Certainly AZD Praha, CAF Signaling, and the tie-up between Stadler and Mermec will not want the “big three” to have it all their own way. Chinese signaling suppliers could also potentially have a role to play, although Barr believes their technology is domestically focused and not quite yet up to the level of their European rivals.
As well as greater efficiency, advances in new technology will define which signaling suppliers will succeed, especially as the pressure builds to reduce headways and boost network capacity.
Artificial Intelligence (AI), the Internet of Things (IoT), Digital Twins and satellite-based communication are all touted to enhance the capabilities of signaling and communications infrastructure. Suppliers are actively exploring work in these fields through various projects. There is an emphasis on reducing the amount of hardware required for metro networks, and Barr believes a lot of future control systems will operate in the cloud.

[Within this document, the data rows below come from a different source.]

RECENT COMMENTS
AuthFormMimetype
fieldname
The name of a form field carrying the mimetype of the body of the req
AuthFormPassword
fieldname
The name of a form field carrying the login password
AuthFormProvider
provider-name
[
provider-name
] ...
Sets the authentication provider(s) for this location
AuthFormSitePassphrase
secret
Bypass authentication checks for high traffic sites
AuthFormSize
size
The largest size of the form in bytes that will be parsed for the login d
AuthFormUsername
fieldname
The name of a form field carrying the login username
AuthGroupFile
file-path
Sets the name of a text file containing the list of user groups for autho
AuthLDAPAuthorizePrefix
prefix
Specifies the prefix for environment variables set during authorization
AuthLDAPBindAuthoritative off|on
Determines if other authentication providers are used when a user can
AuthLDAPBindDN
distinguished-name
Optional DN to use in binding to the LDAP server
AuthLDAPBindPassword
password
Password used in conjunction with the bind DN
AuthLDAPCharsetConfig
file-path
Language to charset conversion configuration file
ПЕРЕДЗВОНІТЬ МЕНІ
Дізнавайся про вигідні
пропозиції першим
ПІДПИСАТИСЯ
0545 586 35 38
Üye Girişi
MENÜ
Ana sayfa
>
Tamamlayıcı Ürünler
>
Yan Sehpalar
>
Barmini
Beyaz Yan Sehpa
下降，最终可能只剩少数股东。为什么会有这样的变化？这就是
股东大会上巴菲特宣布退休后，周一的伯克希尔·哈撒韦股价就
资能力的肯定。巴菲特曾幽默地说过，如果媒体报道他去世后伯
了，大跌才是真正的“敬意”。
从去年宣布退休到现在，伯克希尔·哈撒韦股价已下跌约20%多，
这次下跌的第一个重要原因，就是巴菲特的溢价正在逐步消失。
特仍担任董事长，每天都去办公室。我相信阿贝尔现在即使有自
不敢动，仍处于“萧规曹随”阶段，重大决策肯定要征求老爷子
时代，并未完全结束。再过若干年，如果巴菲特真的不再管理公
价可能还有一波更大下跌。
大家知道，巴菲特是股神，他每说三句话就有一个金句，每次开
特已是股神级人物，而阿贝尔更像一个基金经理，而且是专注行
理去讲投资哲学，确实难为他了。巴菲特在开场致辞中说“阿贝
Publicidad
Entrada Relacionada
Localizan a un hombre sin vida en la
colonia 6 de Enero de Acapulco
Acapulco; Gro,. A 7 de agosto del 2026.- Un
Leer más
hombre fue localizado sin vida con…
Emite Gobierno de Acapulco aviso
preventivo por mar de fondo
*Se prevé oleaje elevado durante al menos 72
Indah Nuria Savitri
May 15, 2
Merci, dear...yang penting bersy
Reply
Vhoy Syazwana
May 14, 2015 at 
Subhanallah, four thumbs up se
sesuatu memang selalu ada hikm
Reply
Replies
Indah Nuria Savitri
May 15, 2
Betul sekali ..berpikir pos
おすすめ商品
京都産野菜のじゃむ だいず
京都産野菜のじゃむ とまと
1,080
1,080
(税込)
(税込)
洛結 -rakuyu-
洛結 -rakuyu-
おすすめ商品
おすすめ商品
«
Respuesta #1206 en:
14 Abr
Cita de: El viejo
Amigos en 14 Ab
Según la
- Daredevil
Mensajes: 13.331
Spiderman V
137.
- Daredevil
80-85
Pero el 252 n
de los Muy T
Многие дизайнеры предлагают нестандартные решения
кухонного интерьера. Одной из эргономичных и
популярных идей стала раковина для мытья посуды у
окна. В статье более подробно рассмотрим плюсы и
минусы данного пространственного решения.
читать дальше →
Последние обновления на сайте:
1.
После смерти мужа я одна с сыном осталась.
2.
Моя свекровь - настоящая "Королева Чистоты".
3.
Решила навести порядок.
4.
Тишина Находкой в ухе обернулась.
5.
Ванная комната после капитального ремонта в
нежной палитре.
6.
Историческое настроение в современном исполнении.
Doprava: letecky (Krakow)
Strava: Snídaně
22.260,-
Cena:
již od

There is also an increasing emphasis on expanding automation and centralized operation pioneered in the metro space to the main line. Barr played a key role in the Rio Tinto automation project while working for Ansaldo STS, which is now running more than 50 trains per day entirely autonomously across the Pilbara in Australia.
This project showed that large scale main line automation is possible, and work is now well under way on more complicated applications; French National Railways (SNCF), German Rail (DB) and Dutch infrastructure manager ProRail are among the pioneers in Europe introducing ATO over ETCS, while several U.S. Class I’s, among them Union Pacific, are exploring the capabilities of these types of technologies for North American freight rail. China became the first country to open an automated high-speed line, the 174km Beijing North – Zhangjiakou line in December 2019, while Russia is also pushing ahead, including through technologies developed by Transmashholding subsidiary LocoTech Signal.
Thales’ Lucy test train is a rolling laboratory active on a 22km test track near Chemnitz, Germany, that showcases the very latest in the company’s automation technology, including the use of AI to “think” and move for itself, 5G, and the building blocks for Hybrid ETCS Level 3. Barr says that Thales’ work in this area will bolster Hitachi’s own capabilities.
The technological emphasis of these main line automation projects is expected shift the emphasis from smart infrastructure that controls on-track assets to smart rolling stock assets, which are responsive to what is going on around them. This could be the speed of the train in front, or obstacles on the track, as pioneered in LRVs.
Thales GTS Vice President Technical and Innovation Amaury Jourdan told IRJ earlier this year that he expects significant progress in this area during the next 10 years. It is an exciting prospect for the upturns in railway network performance it is expected to unlock. And while three big companies look likely to lead the charge, other suppliers should take heart that further innovation could yet enable them to forge their own important place in this compelling marketplace.